Given entries:
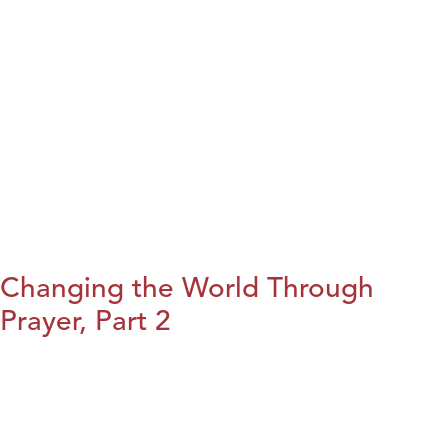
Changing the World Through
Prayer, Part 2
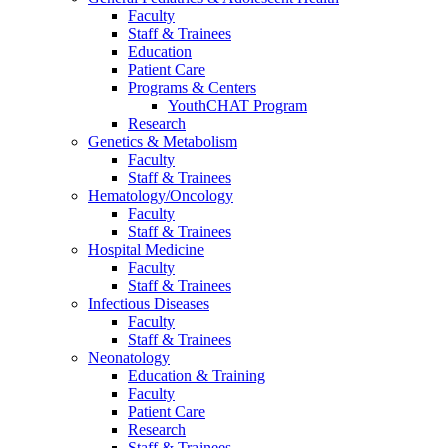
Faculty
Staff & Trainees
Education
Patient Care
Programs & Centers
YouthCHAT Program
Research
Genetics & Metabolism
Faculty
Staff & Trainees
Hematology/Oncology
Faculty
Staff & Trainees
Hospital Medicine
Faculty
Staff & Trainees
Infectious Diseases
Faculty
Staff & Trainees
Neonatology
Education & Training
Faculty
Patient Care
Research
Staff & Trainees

==

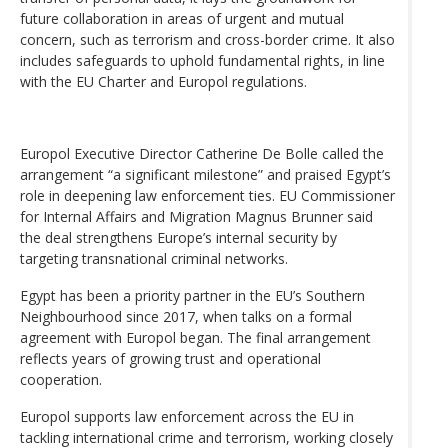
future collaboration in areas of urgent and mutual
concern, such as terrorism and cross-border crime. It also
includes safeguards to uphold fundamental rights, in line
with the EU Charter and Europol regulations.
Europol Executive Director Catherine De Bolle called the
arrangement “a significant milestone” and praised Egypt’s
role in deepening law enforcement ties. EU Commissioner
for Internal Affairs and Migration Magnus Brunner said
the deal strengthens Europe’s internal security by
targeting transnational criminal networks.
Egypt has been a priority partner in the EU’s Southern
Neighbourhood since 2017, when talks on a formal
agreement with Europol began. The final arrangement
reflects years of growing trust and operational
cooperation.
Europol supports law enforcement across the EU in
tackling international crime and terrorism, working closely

Work task:
Extract all lines from the material above that include the word "with".

Problem solution:
with the EU Charter and Europol regulations.
agreement with Europol began. The final arrangement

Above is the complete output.